The red light at each end of the exposed stretch of road effectively prevents cars to enter the avalanche-prone zone. The time it takes to register an avalanche in the hillside happens very quickly, since it is a wireless sensor network. Cars that already are located inside the avalanche-prone stretch of road, between traffic lights, will therefore have ample time to get out into the safe zone, before the avalanche, if big enough, reaches the road.
On the opposite side of the narrow fjord the Public Roads Administration has installed a radar system that monitors the movements on the mountainside in Sandneslia. This system can confirm avalanches registered by the geophone system.
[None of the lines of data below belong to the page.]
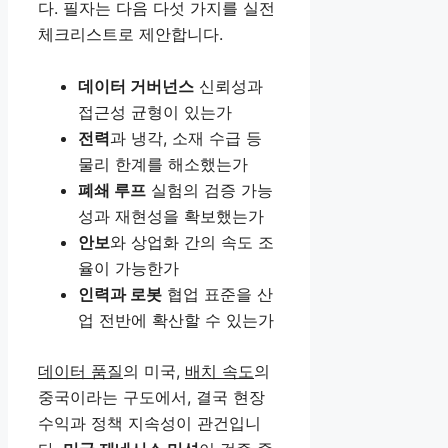
다. 필자는 다음 다섯 가지를 실전
체크리스트로 제안합니다.
데이터 거버넌스
신뢰성과
접근성 균형이 있는가
전력
과 냉각, 소재 수급 등
물리 한계를 해소했는가
폐쇄 루프
실험의 검증 가능
성과 재현성을 확보했는가
안보
와 상업화 간의 속도 조
율이 가능한가
인력과 로봇
협업 표준을 산
업 전반에 확산할 수 있는가
데이터 품질
의 미국,
배치 속도
의
중국이라는 구도에서, 결국 현장
수익과 정책 지속성이 관건입니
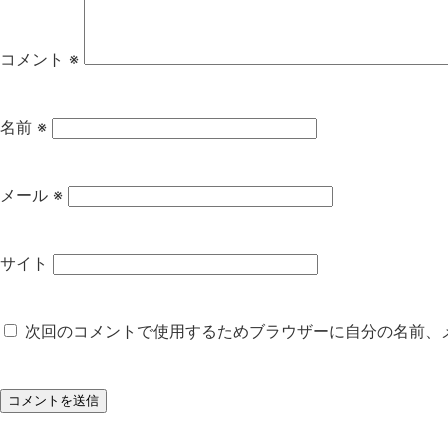
コメント
※
名前
※
メール
※
サイト
次回のコメントで使用するためブラウザーに自分の名前、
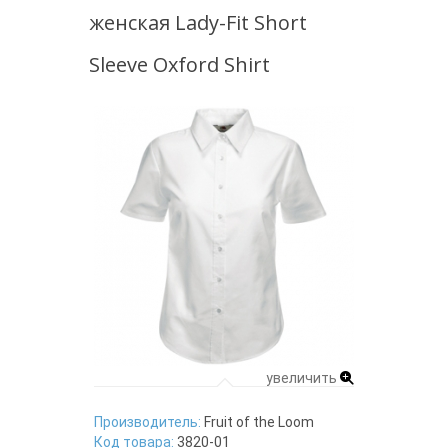
женская Lady-Fit Short
Sleeve Oxford Shirt
увеличить
Производитель:
Fruit of the Loom
Код товара:
3820-01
- The reason we now have two systems, is that we already had planned and ordered a system for avalanche detection by radars, at the time when we decided to test the monitoring system based on geophones, says Gunne Håland. –The geophone system is a pilot project that was custom-made by NGI. Since we were not sure how well this system would work, as it was a pilot project, we decided to supplement and compare it with the radar monitoring. My present assessment is that both monitoring systems do their job successfully, and confirm one another.
On assignment from the Public Roads Administration an avalanche monitoring and warning system based on geophones has also been designed and installed by NGI in Lauvjuvet, in Vinje, Telemark, a mountainous area in southern Norway. The system was in place in the autumn of 2017. Here, the County Road 362 has frequently been blocked by avalanches over the years.
This region experienced very heavy snowfall in the first part of February 2018, which resulted in several local avalanches. The probability of an avalanche in Lauvjuvet is therefore quite high at present (mid February 2018).
Yme Kvistedal receives notification by e-mail when an avalanche is registered in one of the areas where he has installed the geophone monitoring system. As a curiosity he tells that he was notified when an earthquake off the coast of Western Norway occurred in november 2017. That incident generated vibrations in the rock mass over very long distances, and these vibrations were registered by the geophones in Lauvjuvet in Telemark.
-That shows how sensitive these instruments are for detection of vibrations in the ground. Even small avalanches will be registered and notified, tells Yme.
Already in the 1980 and -90 's, the Public Roads Administration mounted and tested geophone based systems to register avalanches and notify travellers. In 2013 an evaluation of these old warning systems was carried out to assess whether the time was ripe to further develop and improve this technology. The results of this evaluation showed that the existing geophone systems do not work satisfactorily.
- A positive feature with the geophone system is the simplicity, and also that the sesnsors and equipment is robust. But the technology and equipment from 1980's is now too old and not operationally reliable, explains Gunne Håland.
Based on the conclusions of the evaluation it was therefore decided to develop and design a modern geophone system, and a contract with NGI was signed. Sandeslia was selected as a suitable test site because of the relatively low annual daily traffic, its favorable topographic conditions and the high frequency of avalanche events.